═══ Data in this exercise ═══

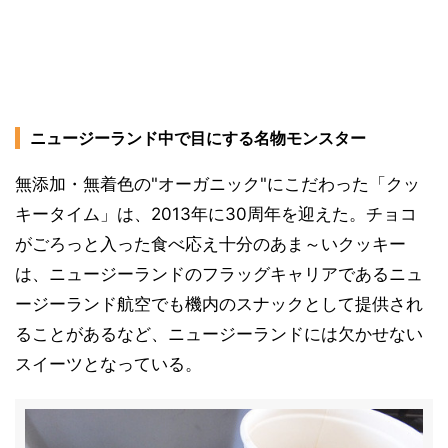
ニュージーランド中で目にする名物モンスター
無添加・無着色の"オーガニック"にこだわった「クッ
キータイム」は、2013年に30周年を迎えた。チョコ
がごろっと入った食べ応え十分のあま～いクッキー
は、ニュージーランドのフラッグキャリアであるニュ
ージーランド航空でも機内のスナックとして提供され
ることがあるなど、ニュージーランドには欠かせない
スイーツとなっている。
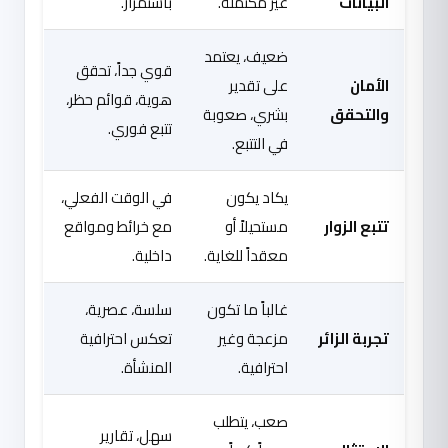
البيانات
غير مكتملة.
باستمرار.
ضعيف، يعتمد
قوي جداً، تحقق
الأمان
على تقدير
هوية، قوائم حظر،
والتحقق
بشري، صعوبة
تتبع فوري.
في التتبع.
يكاد يكون
في الوقت الفعلي،
تتبع الزوار
مستحيلاً أو
مع خرائط ومواقع
معقداً للغاية.
داخلية.
غالباً ما تكون
سلسة، عصرية،
تجربة الزائر
مزعجة وغير
تعكس احترافية
احترافية.
المنشأة.
صعب، يتطلب
سهل، تقارير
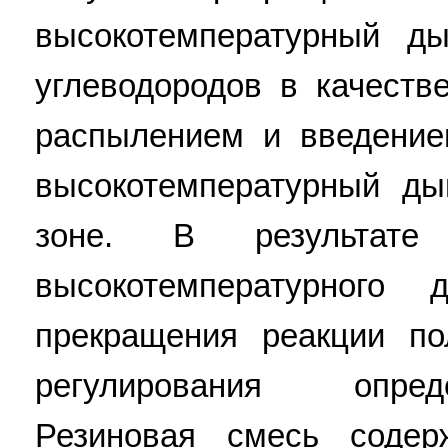
высокотемпературный д
углеводородов в качест
распылением и введение
высокотемпературный ды
зоне. В результате
высокотемпературного
прекращения реакции п
регулирования опред
Резиновая смесь соде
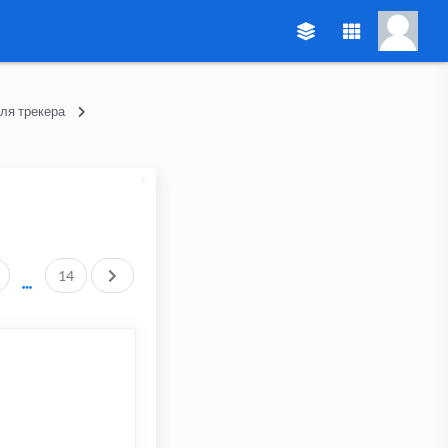
ля трекера
След.
14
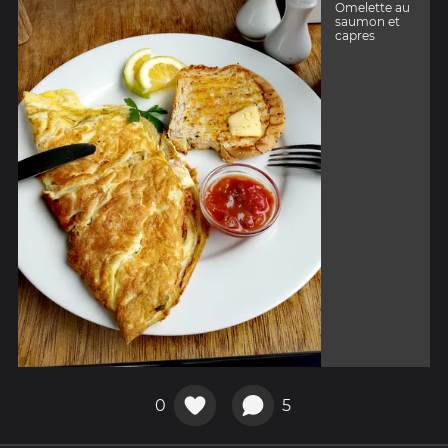
Omelette au
saumon et
capres
0
5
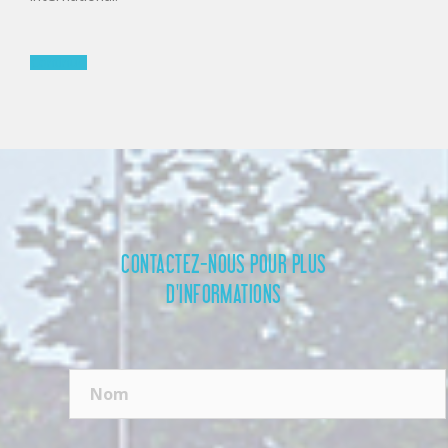
Continue
CONTACTEZ-NOUS POUR PLUS
D'INFORMATIONS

═══

◆ Exercise instructions:
Everything in the records above must be repeated exactly, apart from the pictures.

◆ Reply:
ニュージーランド中で目にする名物モンスター
無添加・無着色の"オーガニック"にこだわった「クッ
キータイム」は、2013年に30周年を迎えた。チョコ
がごろっと入った食べ応え十分のあま～いクッキー
は、ニュージーランドのフラッグキャリアであるニュ
ージーランド航空でも機内のスナックとして提供され
ることがあるなど、ニュージーランドには欠かせない
スイーツとなっている。
البيانات
غير مكتملة.
باستمرار.
ضعيف، يعتمد
قوي جداً، تحقق
الأمان
على تقدير
هوية، قوائم حظر،
والتحقق
بشري، صعوبة
تتبع فوري.
في التتبع.
يكاد يكون
في الوقت الفعلي،
تتبع الزوار
مستحيلاً أو
مع خرائط ومواقع
معقداً للغاية.
داخلية.
غالباً ما تكون
سلسة، عصرية،
تجربة الزائر
مزعجة وغير
تعكس احترافية
احترافية.
المنشأة.
صعب، يتطلب
سهل، تقارير
высокотемпературный д
углеводородов в качест
распылением и введение
высокотемпературный ды
зоне. В результате
высокотемпературного
прекращения реакции п
регулирования опред
Резиновая смесь соде
ля трекера
След.
14
Omelette au
saumon et
capres
0
5
Continue
CONTACTEZ-NOUS POUR PLUS
D'INFORMATIONS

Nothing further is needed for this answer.